Japan Geoscience Union Meeting 2025

Presentation information

[E] Oral

A (Atmospheric and Hydrospheric Sciences ) » A-CG Complex & General

[A-CG44] Terrestrial monitoring using geostationary satellites

Wed. May 28, 2025 9:00 AM - 10:30 AM Exhibition Hall Special Setting (5) (Exhibition Hall 7&8, Makuhari Messe)

convener:Yuhei Yamamoto(Center for Environmental Remote Sensing, Chiba University), Tomoaki Miura(Univ Hawaii), Kazuhito Ichii(Chiba University), Chairperson:Tomoaki Miura(Univ Hawaii)

10:00 AM - 10:15 AM

[ACG44-04] Geostationary-Satellite-Based Study of Diurnal Variation in Aerosol-Cloud Interactions

*Hengqi Wang1, Johannes Quaas2, Husi Letu*1, Yiran Peng3 (1.Aerospace Information Research Institute, Chinese Academy of Sciences, 2.Leipzig Institute of Meteorology, Leipzig University, 3.Department of Earth System Science, Tsinghua University)

Keywords:Himawari-8/9, Aerosol-Cloud Interactions, Twomey Effect, Diurnal Variation

The latest climate assessment report identifies aerosol-cloud interactions (ACI) as one of the largest sources of uncertainty in current climate evaluations, a situation largely attributable to the inaccuracies in observational estimates of ACI. Presently, ACI estimates primarily rely on polar-orbiting satellites (e.g., MODIS), whose observational characteristics inherently limit the data to represent the cloud and aerosol conditions at specific times within the observed region (e.g., at 10:30 and 13:30 local time (LT)).
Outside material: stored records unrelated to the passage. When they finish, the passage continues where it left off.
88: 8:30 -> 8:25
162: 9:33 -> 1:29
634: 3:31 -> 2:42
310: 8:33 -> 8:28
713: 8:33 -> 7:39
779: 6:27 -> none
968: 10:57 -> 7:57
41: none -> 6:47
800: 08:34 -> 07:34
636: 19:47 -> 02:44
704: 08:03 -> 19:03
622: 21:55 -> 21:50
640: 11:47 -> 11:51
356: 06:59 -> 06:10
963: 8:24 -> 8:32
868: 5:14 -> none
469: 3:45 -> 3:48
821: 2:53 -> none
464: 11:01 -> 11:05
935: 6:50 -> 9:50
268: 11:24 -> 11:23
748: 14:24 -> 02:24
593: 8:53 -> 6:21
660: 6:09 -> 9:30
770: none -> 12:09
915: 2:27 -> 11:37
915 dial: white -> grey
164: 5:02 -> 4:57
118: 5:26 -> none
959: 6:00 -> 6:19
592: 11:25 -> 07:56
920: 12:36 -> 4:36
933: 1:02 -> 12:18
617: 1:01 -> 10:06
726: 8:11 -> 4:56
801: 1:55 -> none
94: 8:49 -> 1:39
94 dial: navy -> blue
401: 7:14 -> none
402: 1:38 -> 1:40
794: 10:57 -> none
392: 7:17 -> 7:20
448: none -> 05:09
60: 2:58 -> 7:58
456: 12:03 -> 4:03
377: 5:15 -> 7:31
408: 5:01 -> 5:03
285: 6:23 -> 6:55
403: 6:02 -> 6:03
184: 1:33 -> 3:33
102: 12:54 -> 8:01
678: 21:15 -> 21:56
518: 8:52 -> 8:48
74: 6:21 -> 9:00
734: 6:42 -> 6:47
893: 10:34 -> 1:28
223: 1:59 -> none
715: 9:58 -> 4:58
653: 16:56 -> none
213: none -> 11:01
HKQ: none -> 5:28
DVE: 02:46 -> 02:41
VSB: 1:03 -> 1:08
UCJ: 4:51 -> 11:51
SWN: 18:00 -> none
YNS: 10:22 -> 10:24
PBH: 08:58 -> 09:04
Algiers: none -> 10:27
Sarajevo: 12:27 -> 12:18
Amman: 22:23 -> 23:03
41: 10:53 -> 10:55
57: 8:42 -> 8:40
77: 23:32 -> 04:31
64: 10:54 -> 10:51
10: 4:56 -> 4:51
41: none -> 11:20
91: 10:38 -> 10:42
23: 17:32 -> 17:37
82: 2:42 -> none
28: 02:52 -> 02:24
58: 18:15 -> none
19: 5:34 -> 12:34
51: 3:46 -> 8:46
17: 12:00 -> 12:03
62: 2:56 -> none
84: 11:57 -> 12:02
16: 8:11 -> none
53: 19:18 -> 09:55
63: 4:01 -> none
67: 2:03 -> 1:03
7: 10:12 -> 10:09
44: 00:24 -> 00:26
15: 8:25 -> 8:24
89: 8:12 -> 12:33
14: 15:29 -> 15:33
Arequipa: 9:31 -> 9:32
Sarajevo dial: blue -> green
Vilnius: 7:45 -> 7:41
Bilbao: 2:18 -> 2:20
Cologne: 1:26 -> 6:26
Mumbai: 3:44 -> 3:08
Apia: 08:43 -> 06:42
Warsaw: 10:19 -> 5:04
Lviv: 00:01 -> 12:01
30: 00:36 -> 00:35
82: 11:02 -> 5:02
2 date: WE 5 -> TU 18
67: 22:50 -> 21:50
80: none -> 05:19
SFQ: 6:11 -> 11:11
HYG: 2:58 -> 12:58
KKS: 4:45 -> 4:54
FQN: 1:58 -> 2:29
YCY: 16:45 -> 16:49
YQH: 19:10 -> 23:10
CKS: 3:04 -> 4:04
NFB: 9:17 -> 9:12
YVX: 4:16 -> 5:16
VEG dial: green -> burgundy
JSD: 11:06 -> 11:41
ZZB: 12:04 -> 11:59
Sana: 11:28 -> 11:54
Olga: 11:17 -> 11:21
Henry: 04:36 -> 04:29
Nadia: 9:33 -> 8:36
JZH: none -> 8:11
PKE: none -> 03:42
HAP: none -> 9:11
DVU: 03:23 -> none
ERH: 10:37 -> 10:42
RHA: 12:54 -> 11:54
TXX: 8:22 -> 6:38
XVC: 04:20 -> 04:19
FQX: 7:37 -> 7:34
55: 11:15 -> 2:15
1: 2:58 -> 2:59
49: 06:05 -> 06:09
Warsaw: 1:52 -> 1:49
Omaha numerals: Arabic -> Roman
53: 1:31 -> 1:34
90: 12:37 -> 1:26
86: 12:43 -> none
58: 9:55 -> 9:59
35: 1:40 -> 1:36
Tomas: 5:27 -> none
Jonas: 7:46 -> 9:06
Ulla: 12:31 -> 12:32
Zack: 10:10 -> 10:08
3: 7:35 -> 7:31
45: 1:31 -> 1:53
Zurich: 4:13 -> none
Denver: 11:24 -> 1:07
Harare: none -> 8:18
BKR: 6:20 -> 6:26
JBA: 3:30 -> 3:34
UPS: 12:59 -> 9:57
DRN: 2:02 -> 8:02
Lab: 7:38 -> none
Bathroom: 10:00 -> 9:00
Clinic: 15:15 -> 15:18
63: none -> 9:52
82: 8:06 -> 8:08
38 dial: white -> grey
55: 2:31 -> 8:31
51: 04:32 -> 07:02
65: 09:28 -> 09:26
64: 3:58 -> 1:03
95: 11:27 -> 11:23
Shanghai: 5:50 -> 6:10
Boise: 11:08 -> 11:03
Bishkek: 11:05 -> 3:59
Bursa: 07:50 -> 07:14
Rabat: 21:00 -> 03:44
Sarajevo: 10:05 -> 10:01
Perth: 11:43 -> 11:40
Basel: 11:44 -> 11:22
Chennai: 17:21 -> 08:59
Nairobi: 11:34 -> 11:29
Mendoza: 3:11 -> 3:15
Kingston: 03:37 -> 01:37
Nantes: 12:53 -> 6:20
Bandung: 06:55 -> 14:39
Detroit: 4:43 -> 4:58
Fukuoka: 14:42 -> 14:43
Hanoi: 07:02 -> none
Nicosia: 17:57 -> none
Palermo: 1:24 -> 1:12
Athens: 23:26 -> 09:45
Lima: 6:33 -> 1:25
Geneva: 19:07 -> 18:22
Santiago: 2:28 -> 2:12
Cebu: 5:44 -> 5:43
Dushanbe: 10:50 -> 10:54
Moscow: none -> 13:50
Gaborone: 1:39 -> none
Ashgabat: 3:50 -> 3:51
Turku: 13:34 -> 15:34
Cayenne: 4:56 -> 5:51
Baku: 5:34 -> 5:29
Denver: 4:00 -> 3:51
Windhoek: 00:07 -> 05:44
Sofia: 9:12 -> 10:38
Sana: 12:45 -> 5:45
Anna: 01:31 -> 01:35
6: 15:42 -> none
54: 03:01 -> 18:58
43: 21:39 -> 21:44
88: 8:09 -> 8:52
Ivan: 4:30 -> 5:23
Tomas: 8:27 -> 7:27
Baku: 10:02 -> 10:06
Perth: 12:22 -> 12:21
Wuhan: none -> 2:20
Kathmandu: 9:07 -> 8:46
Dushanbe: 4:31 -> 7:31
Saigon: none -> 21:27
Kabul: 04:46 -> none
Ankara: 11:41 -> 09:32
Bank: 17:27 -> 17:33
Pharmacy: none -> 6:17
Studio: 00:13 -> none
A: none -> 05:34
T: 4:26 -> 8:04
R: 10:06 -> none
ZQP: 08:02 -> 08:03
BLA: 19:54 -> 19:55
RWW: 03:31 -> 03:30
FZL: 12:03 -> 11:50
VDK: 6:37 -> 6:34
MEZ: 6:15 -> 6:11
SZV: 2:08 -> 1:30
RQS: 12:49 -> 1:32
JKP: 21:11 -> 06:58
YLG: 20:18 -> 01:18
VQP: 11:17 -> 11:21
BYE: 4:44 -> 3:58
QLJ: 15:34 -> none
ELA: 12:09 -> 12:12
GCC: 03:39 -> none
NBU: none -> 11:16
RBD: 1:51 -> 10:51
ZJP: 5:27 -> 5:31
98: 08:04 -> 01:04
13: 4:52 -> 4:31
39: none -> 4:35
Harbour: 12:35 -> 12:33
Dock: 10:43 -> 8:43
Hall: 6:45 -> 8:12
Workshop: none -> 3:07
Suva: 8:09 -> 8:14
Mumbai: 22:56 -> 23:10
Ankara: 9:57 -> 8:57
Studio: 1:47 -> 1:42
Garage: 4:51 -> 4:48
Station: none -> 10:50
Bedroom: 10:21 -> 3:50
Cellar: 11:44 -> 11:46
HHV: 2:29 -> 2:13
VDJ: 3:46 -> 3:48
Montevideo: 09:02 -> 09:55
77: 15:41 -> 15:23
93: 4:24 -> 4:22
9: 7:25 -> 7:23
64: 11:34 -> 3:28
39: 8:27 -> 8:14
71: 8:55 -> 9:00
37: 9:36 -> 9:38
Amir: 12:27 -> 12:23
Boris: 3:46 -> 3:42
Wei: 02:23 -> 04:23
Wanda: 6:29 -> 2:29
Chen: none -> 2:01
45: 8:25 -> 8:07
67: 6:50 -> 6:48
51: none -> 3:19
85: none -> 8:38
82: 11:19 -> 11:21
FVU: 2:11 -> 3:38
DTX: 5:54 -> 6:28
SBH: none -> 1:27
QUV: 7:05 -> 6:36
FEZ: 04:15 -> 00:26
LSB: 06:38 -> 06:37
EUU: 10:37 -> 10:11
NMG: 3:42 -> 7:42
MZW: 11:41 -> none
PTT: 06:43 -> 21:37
However, the impact of diurnal variations in aerosols and clouds on ACI estimates, the underlying physical mechanisms, and the potential for using these variations to refine existing quantitative estimates have yet to be systematically investigated. In this context, this study utilizes the geostationary Himawari-8/9 satellite (2016–2023, 10-minute temporal resolution, 5 km spatial resolution) to examine the impact of diurnal variations in clouds and aerosols on ACI estimates. A critical variable in estimating ACI is the sensitivity of cloud droplet number concentration (Nd) to variations in the aerosol index (AI), named SNd-AI, which serves as a key parameter linking anthropogenic aerosol changes to cloud radiative properties. Therefore, this study primarily investigates the influence of diurnal variations on SNd-AI.

Given that Himawari-8 observations are based on visible light, data from 08:00 LT to 18:00 LT within the 30°S–30°N and 90°E–150°E region are utilized. The findings reveal that SNd-AI exhibits significant diurnal variation (-0.002 to 0.152), with land regions showing a notably stronger variation (-0.068 to 0.065) compared to oceanic regions (0.146 to 0.203). When comparing SNd-AI values derived from the daytime with those corresponding to MODIS overpass times (10:30 LT and 13:30 LT), which are 0.109, 0.128, and 0.135, respectively, it is evident that relying solely on a single time point for calculating SNd-AI introduces a positive bias of 17%–24% in ACI estimates, thereby overestimating the cooling effect of ACI on global warming. Mechanistically, the study shows that both Nd and AI exhibit pronounced diurnal variability, and the changes are non-coherent, jointly contributing to the observed variation in SNd-AI. Leveraging ERA5 reanalysis data, the study further investigates the relationship between environmental variable changes and SNd-AI with preliminary results suggesting that variations in SNd-AI are influenced by entrainment mixing, land-ocean transport, and convective transport. To incorporate these findings into ACI estimates, two approaches are proposed: one involves applying a correction factor (e.g., 117% or 124%) to the existing ACI estimates, thus extending the results from specific times to the entire daytime. The other approach directly calculates SNd-AI by considering full-day global data, utilizing the newly compiled global geostationary satellite dataset by our research group. Relevant results will be presented at an upcoming conference.

In conclusion, this study quantitatively evaluates the impact of diurnal variations in cloud/aerosol properties on ACI estimates using the Himawari-8/9 observations, explores the underlying causes of this impact, and proposes methods to incorporate diurnal effects into global ACI assessments, a step that is critical for reducing uncertainty in climate evaluations.